Proprio il Dott. Castellacci è intervenuto telefonicamente nel consueto appuntamento con ‘Radio Radio Lo Sport’. In studio Ilario e Francesco Di Giovambattista con Stefano Raucci.
“Se per la Federazione è tutto ok, vuol dire aver bypassato il problema. In realtà il senso di responsabilità che deve ricadere tutto sul medico del calcio non ha sfiorato minimamente la Federcalcio. Intanto chiariamolo una volta per tutte in maniera molto netta e precisa. Non ha alcun senso logico la proposta che ha fatto il Ministro Spadafora. Non è possibile pensare che il medico sociale sia l’unico responsabile di tutto. I medici non vogliono minimamente sottrarsi alle proprie responsabilità, ma le responsabilità che hanno i medici son quelle che hanno sempre avuto nell’ambito sanitario. Non riesco a capire come si possa pensare che siano gli unici responsabili. Voglio fare un esempio. Se mancano i tamponi, il medico quindi non può farli, il responsabile è il medico perché non ha fatto i tamponi.
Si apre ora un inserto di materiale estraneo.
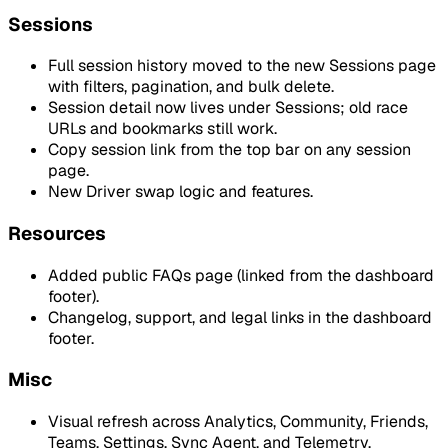
Sessions
Full session history moved to the new Sessions page
with filters, pagination, and bulk delete.
Session detail now lives under Sessions; old race
URLs and bookmarks still work.
Copy session link from the top bar on any session
page.
New Driver swap logic and features.
Resources
Added public FAQs page (linked from the dashboard
footer).
Changelog, support, and legal links in the dashboard
footer.
Misc
Visual refresh across Analytics, Community, Friends,
Teams, Settings, Sync Agent, and Telemetry.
Se un giocatore, fisioterapista, magazziniere quando c’è il ritiro scappa fuori e poi ritorna il responsabile è il medico perché non ha controllato. Poi non era stato detto che il giocatore è un lavoratore e il club è il datore di lavoro? Addirittura sottoposto alle tabelle INAIL perché il Covid-19 è un infortunio sul lavoro. Ma non è stato detto questo? Allora ci sono delle responsabilità civili e penali che riguardano anche i club.
Io ho messo in mezzo anche il mio ufficio legale ovviamente. L’Associazione Medici del Calcio ha proposto un tema che è quello dell’assunzione responsabile e condivisa del rischio. Il fatto stesso che la Federcalcio abbia accettato e rimandato indietro una cosa del genere non sta né il cielo né in terra. Più della metà dei medici della Serie B mi hanno mandato le dimissioni in bianco e per mail. Non ci si rende conto di quanto sia clamorosa questa situazione? La Federcalcio si rende conto che il medico sociale suo malgrado è venuto al centro dell’attenzione. Ad oggi io non ho ricevuto né una telefonata né una risposta alla mia lettera, che ho cercato cortesemente di mandare all’attenzione del Presidente. Il perché chiedetelo ai diretti responsabili. Chiedetelo al Presidente Gravina, che tra l’altro io stimo molto ed è una persona saggia e razionale. Oggi tutti i medici della C si sono schierati con noi in questa lotta, tutti i medici della Serie B, gran parte della Serie A è su queste posizioni.
Il problema è nato a monte perché si son fatti protocolli, lì per lì rigidi e scientificamente esatti, ma che non potevano essere applicati. E’ inutile fare linee guida che non sono applicabili. Poi in Serie A ci sono problematiche diverse, per esempio rispetto alla B. Perché la maggior parte ha i centri sportivi quindi possono blindare, ma in Serie B tutto questo è già più difficile. I medici della B non possono seguire quelle linee guida che sono state fatte per tutti. Comunque questo tavolo andrà avanti perché andranno fatti protocolli anche per la B e per la C. Hanno diritto di allenarsi anche i giocatori che sono professionisti anche in B e in C e loro non andranno nei ritiri privati e blindati, perché logisticamente ed economicamente c’è un problema. Queste sono cose che si stanno discutendo da un mese non da ieri. Da un mese diciamo le stesse cose, sulla quarantena e discutiamo sulla figura del medico del calcio, non è cambiato niente. E’ stato detto soltanto dal Ministro Spadafora: guardate la responsabilità è del medico. Rimane un fatto; noi abbiamo allertato il nostro ufficio legale. Se ci saranno delle mancanze noi sicuramente saremo presenti come associazione”.